VFA seeks fellows from various backgrounds. Its main criteria: “a track record of building things, experience in scrappy and entrepreneurial contexts, the ability to direct yourself when no one’s telling you what to do, and a history of kicking butt everywhere you go.”

VFA aims to help revitalize American communities through entrepreneurship, placing its fellows in two-year positions with startup companies it partners with in 12 cities.

Luján is crossing her fingers for an opportunity in Philadelphia or Baltimore, but no matter what she plans to immerse herself in the experience.

“I don’t think there’s a better place to learn how to run a business than a startup,” she says. “You have the ability to learn alongside a small team and really contribute to the direction of the company.”

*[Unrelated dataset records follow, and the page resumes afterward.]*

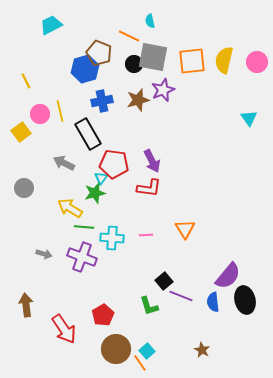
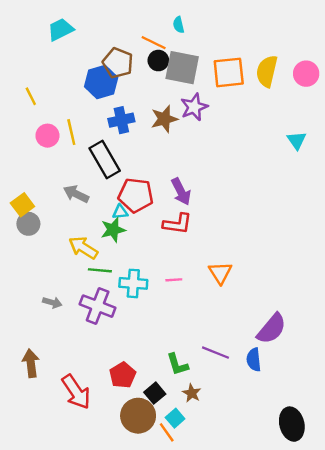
black circle: (134, 64) -> (158, 61), moved
yellow square: (21, 132) -> (22, 205), moved
cyan triangle: (101, 178) -> (120, 212), turned 48
black square: (164, 281) -> (155, 393), moved
black ellipse: (245, 300) -> (292, 424), moved
brown star: (202, 350) -> (192, 393), moved

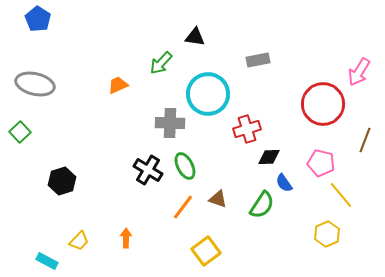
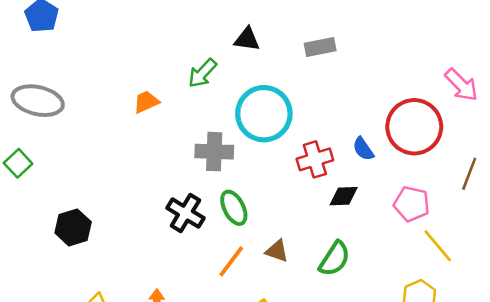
gray rectangle: (258, 60) -> (320, 47), moved
pink arrow: (359, 72) -> (461, 85), turned -76
blue semicircle: (284, 183) -> (363, 149), moved

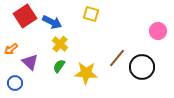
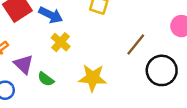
brown line: (117, 58) -> (136, 45), moved
green semicircle: (59, 66) -> (46, 79), moved, turned -88

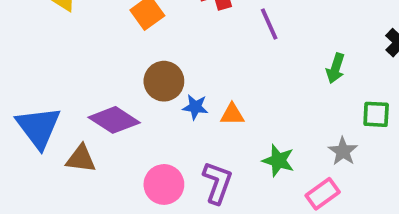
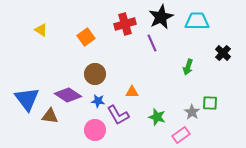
blue star: (195, 107) -> (98, 101), moved
green square: (376, 114) -> (210, 103), moved
purple L-shape: (217, 183) -> (118, 115), moved, turned 130

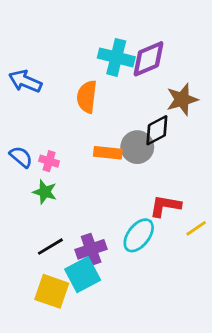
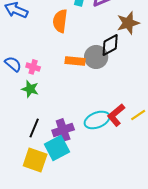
red L-shape: (165, 206) -> (116, 115), moved, turned -50
cyan ellipse: (139, 235) -> (97, 120), turned 30
black line: (50, 247) -> (34, 128), turned -36

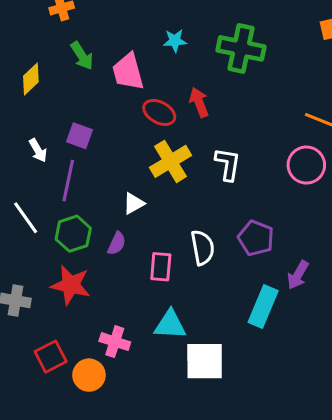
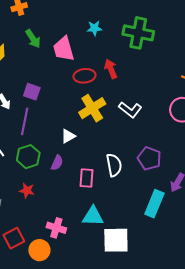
red ellipse: (159, 112) -> (85, 76), turned -35
white L-shape: (228, 164) -> (130, 110), turned 120
red star: (71, 285) -> (27, 191), size x0.6

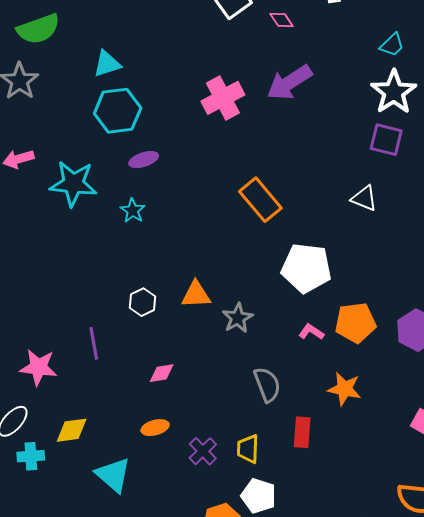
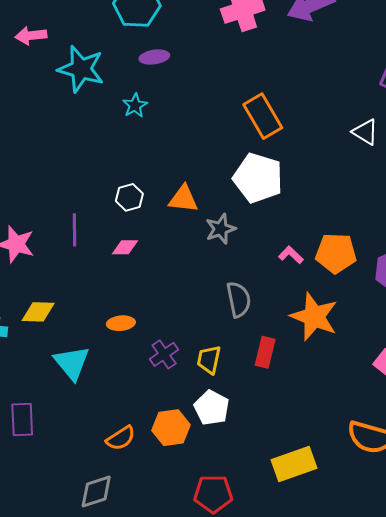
white pentagon: (306, 268) -> (258, 178), moved
pink diamond: (162, 373) -> (125, 247), moved
orange star: (345, 389) -> (314, 317), size x1.4

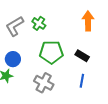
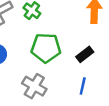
black rectangle: (82, 56) -> (85, 54), turned -72

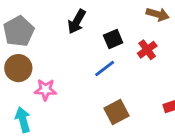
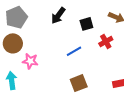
black square: (113, 39) -> (86, 24), moved

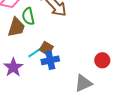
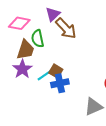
purple star: (13, 67) -> (22, 69), moved

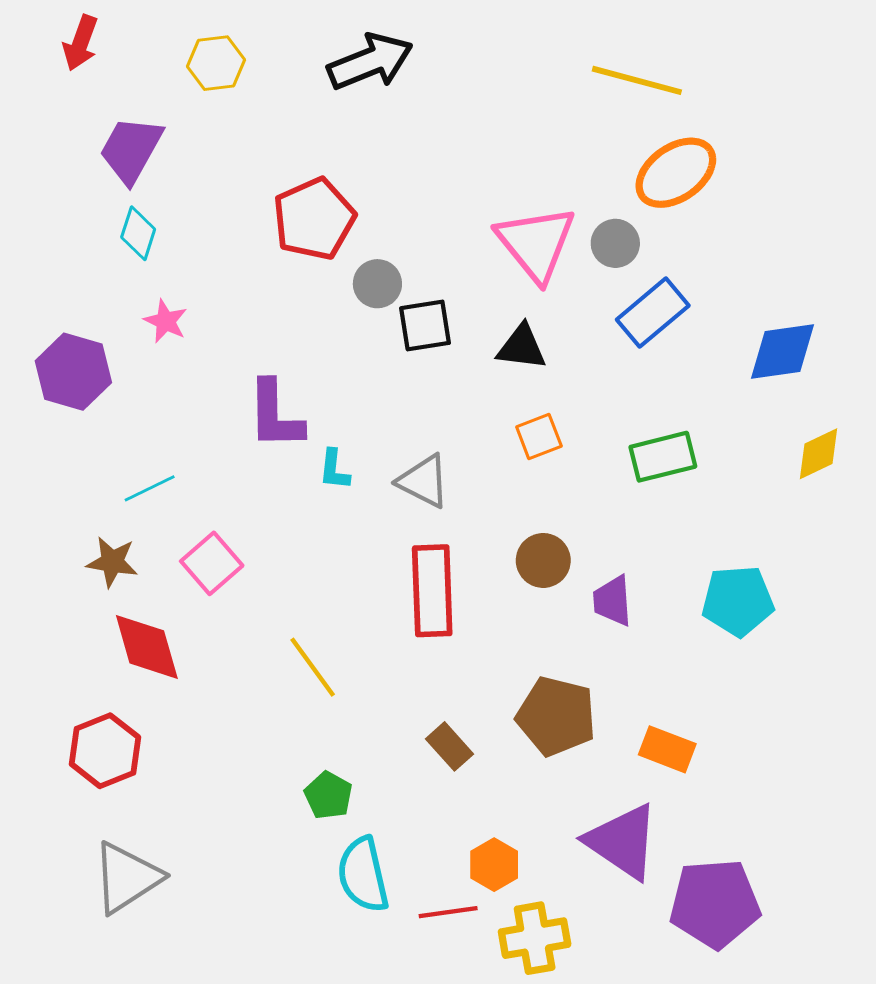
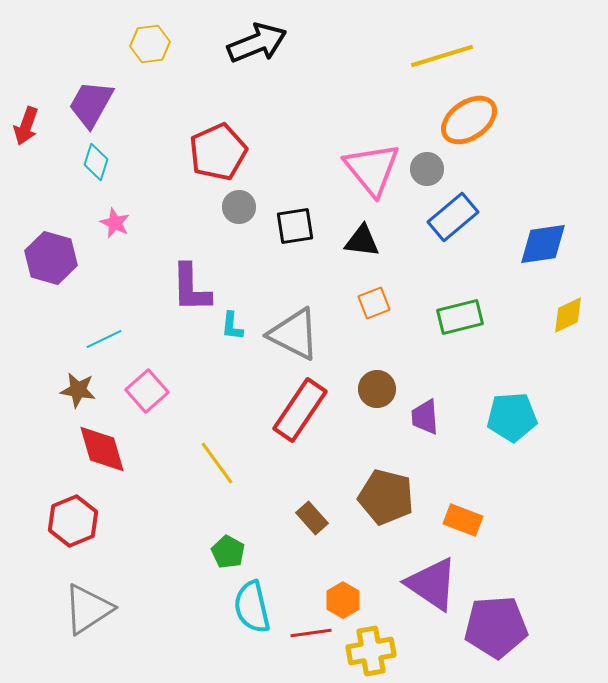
red arrow: (81, 43) -> (26, 126), moved
yellow line: (637, 80) -> (442, 56), turned -32
gray circle: (377, 284) -> (239, 207), moved
gray triangle: (424, 481) -> (294, 334), size x1.4
red rectangle: (432, 591) -> (300, 410), turned 36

Before joining a startup, Lujan will spend this summer at a training camp at Brown University — “a crash course on everything entrepreneurial,” she says. She’s excited to work with and learn from the other fellows this summer and as a member of the VFA network.

“The fellows I’ve met so far are very talented and extremely motivated to give back to the cities they were placed in,” she says. “Fellows go on to start their own companies after VFA, so I’m excited about the potential for collaborative work.”

Among Luján's experiences at Swarthmore were volunteering for the Global Health Forum through the Lang Center for Civic & Social Responsibility, helping to launch the first student-led science journal, and leading a poetry workshop. She relishes the interdisciplinary nature of the College, which she says “fundamentally shaped” how she approaches problems.

“I have a wide set of seemingly unrelated skills that are actually very useful at a startup,” says Luján. “You have to think quickly on your feet and come up with innovative solutions. Having the capacity to tap into a variety of perspectives for a given problem is something I can thank Swarthmore for."